Actually, instead of perishing, the Church in Rome grew in strength after the ‘barbarians’ wrestled control of the western provinces from the original Graeco-Roman population (Britannica). The reasons include the following:

(A) The Church had a strong, centralized organization: The pope in Rome is the head of the Church. All clergy, including bishops and priests, fell under his authority. Bishops supervised priests; the lowest-ranking members of the clergy. For most people, local priests served as the main contact with the Church.

(B) At the same time, after the fall of the Western Roman Empire, there was no single state or government that united all people who lived on the European continent. The transformation of the Western Roman Empire in the fifth century was a time of great political chaos and warfare and the well-organized church became the only stabilizing force. As secular governments came and went, the Papacy remained. The church was a stable force during an era of constant warfare and political turmoil.

(C) The Church also bonded people together. It gave a sense of communal identity. At the local level, the village church was a unifying force in the lives of most people. It served as a religious and social center. Religious holidays, especially Christmas and Easter, were occasions for festive celebrations.

Arians converted to the Roman Church.

One consequence of the growing strength of the Roman Church was that the Germanic peoples converted to the Trinity doctrine, rather than to Arianism. The Franks were the first to convert.

The Franks and the Anglo-Saxons also were Germanic peoples but never were Arians. They entered the Western Roman Empire as Pagans.

The Franks were the first to convert. In 496, Clovis, king of the Franks, converted to Nicene Christianity—as opposed to the Arianism of most other Germanic tribes. Consequently, sometime between 496 and 508, Clovis I forcibly converted the Franks to Christianity. (So much for religious freedom!) This led to widespread conversion among the Frankish peoples across what is now modern-day France, Belgium, and Germany.

Æthelberht of Kent did the same for the Anglo-Saxons (see also Christianity in Gaul and Christianisation of Anglo-Saxon England). 
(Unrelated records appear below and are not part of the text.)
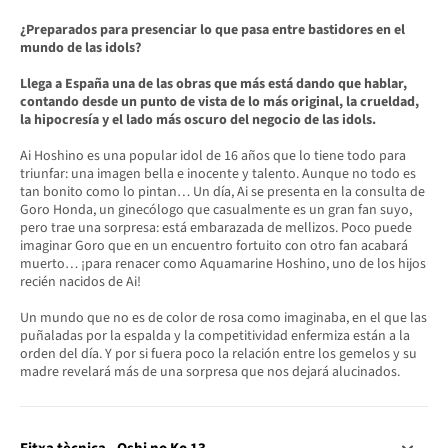
¿Preparados para presenciar lo que pasa entre bastidores en el
mundo de las idols?
Llega a España una de las obras que más está dando que hablar,
contando desde un punto de vista de lo más original, la crueldad,
la hipocresía y el lado más oscuro del negocio de las idols.
Ai Hoshino es una popular idol de 16 años que lo tiene todo para
triunfar: una imagen bella e inocente y talento. Aunque no todo es
tan bonito como lo pintan… Un día, Ai se presenta en la consulta de
Goro Honda, un ginecólogo que casualmente es un gran fan suyo,
pero trae una sorpresa: está embarazada de mellizos. Poco puede
imaginar Goro que en un encuentro fortuito con otro fan acabará
muerto… ¡para renacer como Aquamarine Hoshino, uno de los hijos
recién nacidos de Ai!
Un mundo que no es de color de rosa como imaginaba, en el que las
puñaladas por la espalda y la competitividad enfermiza están a la
orden del día. Y por si fuera poco la relación entre los gemelos y su
madre revelará más de una sorpresa que nos dejará alucinados.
Visigothic Spain was Arian until 589. 

The Lombards were Arians until the 7th century.

CONCLUSIONS

The religious preferences of the Roman Emperors determined the Christology of the church. The current article refers to the roles which Constantine and Theodosius played. As the next article will show, in the sixth century, Emperor Justinian gave Arianism a death wound and it died during the subsequent Byzantine Papacy. The fact that the church today is dominated by the Trinity doctrine is the direct result of decisions taken by Roman Emperors.